Almost any do-it-yourself scheme of a moonshine still involves welding metal. Stainless steel is welded in an argon atmosphere. It is important that the seam is even, ideally sanded. This is important to avoid leakage and corrosion. The desired dimensions of the steam pipe tube are from 10 mm in diameter to avoid blockage.

Do-it-yourself moonshine still with a distillation column

You can assemble yourself not only a classic apparatus, but also a beer or even a distillation column. Here it is important to observe the exact proportions of the dimensions of the elements of the apparatus, since this is important for the optimal passage of the physical processes of rectification. Below is one of the options for the design of a distillation column with dimensions.

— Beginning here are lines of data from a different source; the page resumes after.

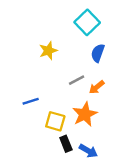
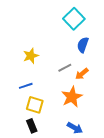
yellow star: (48, 51) -> (31, 56), moved
yellow square: (55, 121) -> (35, 105), moved
black rectangle: (66, 144) -> (32, 126), moved

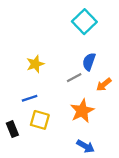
blue semicircle: (83, 45) -> (89, 62), moved
orange arrow: (82, 74) -> (104, 85), moved
black rectangle: (32, 126) -> (12, 129), moved

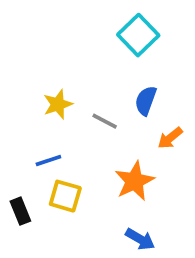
gray line: (74, 78) -> (105, 121), moved, turned 56

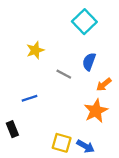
yellow star: (58, 104) -> (35, 50), moved
orange star: (135, 181) -> (96, 111), moved
yellow square: (65, 196) -> (62, 143), moved

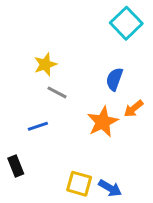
cyan square: (84, 22) -> (126, 23), moved
gray line: (64, 74) -> (57, 92), moved
orange star: (96, 111) -> (103, 122), moved

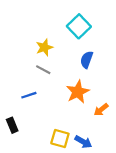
cyan square: (126, 23) -> (79, 26), moved
yellow star: (45, 64) -> (44, 47), moved
orange arrow: (134, 109) -> (101, 110), moved

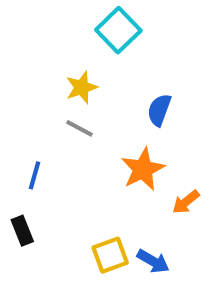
cyan square: (79, 26) -> (118, 30), moved
blue line: (29, 95) -> (34, 175), moved, turned -56
yellow square: (60, 138) -> (110, 255), turned -36

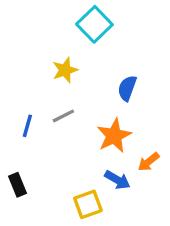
gray line: (79, 128) -> (63, 116), moved, turned -55
blue line: (34, 175) -> (27, 126), moved
blue arrow: (153, 261) -> (117, 180), moved

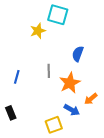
cyan square: (94, 24) -> (58, 15), turned -30
yellow star: (65, 70) -> (38, 31), moved
gray line: (63, 116) -> (49, 71), moved, turned -64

Element one: distillation cube. The column apparatus differs in its design from the classical one almost completely. Only the distillation cube remains the same. However, the column requires the same tightness when connecting the elements and the tightness of the cube lid.

Element Two: king. There is no sukhoparnik here, but there is a tsarga. This is a vertical tube filled with regular wire packing (RPN). The nozzle can also be irregular (bulk) - it can be twisted from small pieces of copper or steel wire, but it will take a lot of them. A regular nozzle still works more efficiently and without complaints. It is still better to purchase an on-load tap-changer for a drawer, although some craftsmen use metal “washcloths” for washing dishes for this purpose.

Element Three: dephlegmator. The dephlegmator refrigerator (as well as the refrigeration refrigerator) has a “pipe in pipe” design, where cold water is supplied to the outer pipe.

Important: fitting for a thermometer. It can be located in the upper part of the tsarga, or it can be located in the upper part of the reflux condenser (as manufacturers of household distillation columns usually do). It is preferable to place the thermometer at the top of the dephlegmator.

Element Four: refrigerator refrigeration. It is a “pipe-in-pipe” design, but has a length much greater than that of a dephlegmator. The longer the path in the cooler, the more efficient condensation occurs, and the product enters the receiving container cold, not hot. The loss of alcohol in this case is minimal.

Important: connections. In the case of a column structure, a silicone hose can no longer be used as a steam pipeline, all connections are made only of metal.

Welding such a design is much more difficult than a simple “classic”, it requires already solid skills in working with metal and a welding machine.

In general, creating a moonshine with your own hands requires effort, time and significant skills. In addition, there is a risk that this will not bring savings, but on the contrary, this option cannot be called budgetary. (we recommend choosing a device with a distillation column brand) these days it has become much easier, and mass production makes the price very attractive. The choice is not so difficult to make, and thanks to you you can clarify the nuances and hidden features of the models you are interested in.